## Your assignment
Apart from the pictures, reproduce the data below exactly as it stands.

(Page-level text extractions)
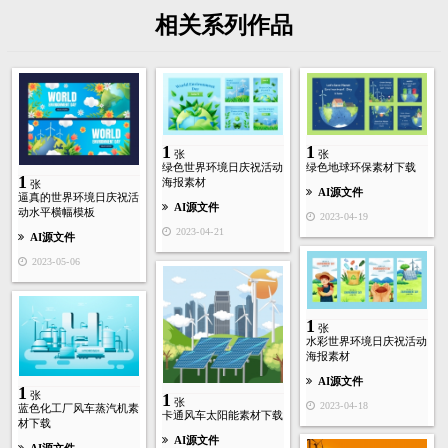
相关系列作品
1
1
张
张
绿色世界环境日庆祝活动
绿色地球环保素材下载
1
海报素材
张
AI源文件
逼真的世界环境日庆祝活
AI源文件
动水平横幅模板
2023-04-19
2023-04-21
AI源文件
2023-05-06
1
张
水彩世界环境日庆祝活动
海报素材
AI源文件
1
张
1
张
2023-04-18
蓝色化工厂风车蒸汽机素
卡通风车太阳能素材下载
材下载
AI源文件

## Exercise response
相关系列作品
1
1
张
张
绿色世界环境日庆祝活动
绿色地球环保素材下载
1
海报素材
张
AI源文件
逼真的世界环境日庆祝活
AI源文件
动水平横幅模板
2023-04-19
2023-04-21
AI源文件
2023-05-06
1
张
水彩世界环境日庆祝活动
海报素材
AI源文件
1
张
1
张
2023-04-18
蓝色化工厂风车蒸汽机素
卡通风车太阳能素材下载
材下载
AI源文件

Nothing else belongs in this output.